Instructions to follow »
Which lines run from the one containing "وزارة التضامن توضح" to the end of the entries? Quote them exactly, and nothing else.

Top of Material for the task

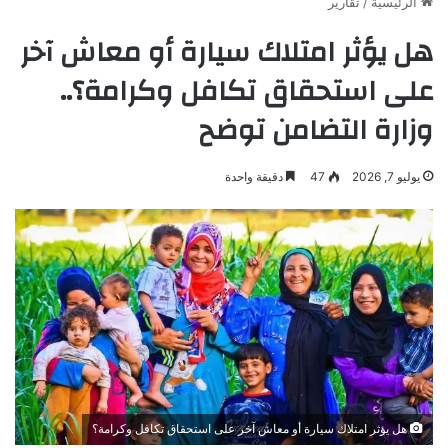
الرئيسية
/
تقارير
هل يؤثر امتلاك سيارة أو معاش آخر
على استحقاق تكافل وكرامة؟..
وزارة التضامن توضح
يوليو 7, 2026
47
دقيقة واحدة
هل يؤثر امتلاك سيارة أو معاش آخر على استحقاق تكافل وكرامة؟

Bottom of Material for the task

Answer section »
وزارة التضامن توضح
يوليو 7, 2026
47
دقيقة واحدة
هل يؤثر امتلاك سيارة أو معاش آخر على استحقاق تكافل وكرامة؟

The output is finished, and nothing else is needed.